Your instructions:
Would you go through the records below and copy each line with the string "colors"?

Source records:
"""

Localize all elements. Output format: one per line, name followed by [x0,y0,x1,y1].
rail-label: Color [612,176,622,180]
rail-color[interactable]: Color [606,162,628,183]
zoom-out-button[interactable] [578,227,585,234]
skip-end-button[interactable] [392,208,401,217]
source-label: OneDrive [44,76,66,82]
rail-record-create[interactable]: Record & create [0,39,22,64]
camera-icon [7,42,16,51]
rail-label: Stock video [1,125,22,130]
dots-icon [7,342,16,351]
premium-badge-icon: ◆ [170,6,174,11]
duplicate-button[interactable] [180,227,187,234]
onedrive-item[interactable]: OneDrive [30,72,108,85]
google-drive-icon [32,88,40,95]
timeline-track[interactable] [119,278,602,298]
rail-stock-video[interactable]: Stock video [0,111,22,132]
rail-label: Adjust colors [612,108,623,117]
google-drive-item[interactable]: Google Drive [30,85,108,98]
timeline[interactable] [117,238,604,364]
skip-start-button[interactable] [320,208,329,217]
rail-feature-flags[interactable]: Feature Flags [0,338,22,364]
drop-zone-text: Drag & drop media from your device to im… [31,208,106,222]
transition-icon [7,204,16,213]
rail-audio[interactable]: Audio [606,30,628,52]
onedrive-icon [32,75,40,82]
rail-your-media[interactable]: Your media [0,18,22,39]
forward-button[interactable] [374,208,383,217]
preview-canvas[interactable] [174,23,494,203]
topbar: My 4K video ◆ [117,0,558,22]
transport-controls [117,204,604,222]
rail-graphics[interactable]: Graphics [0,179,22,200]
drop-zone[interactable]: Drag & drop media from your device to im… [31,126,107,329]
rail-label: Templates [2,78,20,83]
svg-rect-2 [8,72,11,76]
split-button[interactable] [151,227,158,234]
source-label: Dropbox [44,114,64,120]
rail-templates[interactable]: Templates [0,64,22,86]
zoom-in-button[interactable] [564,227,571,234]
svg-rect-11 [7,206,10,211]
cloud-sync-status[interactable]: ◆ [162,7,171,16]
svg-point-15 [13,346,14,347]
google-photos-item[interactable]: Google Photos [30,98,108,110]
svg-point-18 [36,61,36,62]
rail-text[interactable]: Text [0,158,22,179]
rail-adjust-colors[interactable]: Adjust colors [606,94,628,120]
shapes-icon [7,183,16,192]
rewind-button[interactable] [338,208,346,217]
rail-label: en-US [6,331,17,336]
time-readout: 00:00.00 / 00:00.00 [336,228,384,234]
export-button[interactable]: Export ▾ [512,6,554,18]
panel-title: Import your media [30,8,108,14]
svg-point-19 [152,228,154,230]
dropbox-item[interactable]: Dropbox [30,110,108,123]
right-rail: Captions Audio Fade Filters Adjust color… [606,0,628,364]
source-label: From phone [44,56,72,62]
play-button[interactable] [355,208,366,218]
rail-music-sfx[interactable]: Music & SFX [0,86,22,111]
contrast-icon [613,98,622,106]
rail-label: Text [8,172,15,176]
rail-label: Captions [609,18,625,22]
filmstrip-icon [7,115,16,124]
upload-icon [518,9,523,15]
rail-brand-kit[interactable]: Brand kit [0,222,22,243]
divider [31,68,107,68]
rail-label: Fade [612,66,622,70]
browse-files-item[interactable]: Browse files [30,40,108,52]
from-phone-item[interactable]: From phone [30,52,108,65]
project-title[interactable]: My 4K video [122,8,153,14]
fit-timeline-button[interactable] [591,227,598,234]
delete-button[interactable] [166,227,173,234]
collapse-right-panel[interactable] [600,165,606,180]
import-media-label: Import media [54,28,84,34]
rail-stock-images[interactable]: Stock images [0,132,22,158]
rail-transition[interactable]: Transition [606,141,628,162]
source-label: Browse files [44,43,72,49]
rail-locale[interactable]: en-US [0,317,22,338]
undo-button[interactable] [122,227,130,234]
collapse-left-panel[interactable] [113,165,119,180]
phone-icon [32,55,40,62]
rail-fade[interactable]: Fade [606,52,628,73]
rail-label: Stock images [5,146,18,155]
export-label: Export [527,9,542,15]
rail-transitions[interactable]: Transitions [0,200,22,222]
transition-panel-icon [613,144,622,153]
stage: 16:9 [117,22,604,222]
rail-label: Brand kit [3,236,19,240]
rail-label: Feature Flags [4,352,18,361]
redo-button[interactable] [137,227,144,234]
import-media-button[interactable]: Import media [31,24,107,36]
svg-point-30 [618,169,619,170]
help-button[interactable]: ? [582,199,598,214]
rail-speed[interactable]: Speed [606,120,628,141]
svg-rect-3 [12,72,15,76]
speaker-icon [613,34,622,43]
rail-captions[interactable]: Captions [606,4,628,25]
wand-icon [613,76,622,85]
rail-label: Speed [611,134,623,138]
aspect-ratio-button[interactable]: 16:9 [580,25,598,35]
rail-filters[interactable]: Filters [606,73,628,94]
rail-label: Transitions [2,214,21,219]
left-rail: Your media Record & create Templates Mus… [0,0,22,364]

"""

Task answer:
rail-label: Adjust colors [612,108,623,117]
rail-adjust-colors[interactable]: Adjust colors [606,94,628,120]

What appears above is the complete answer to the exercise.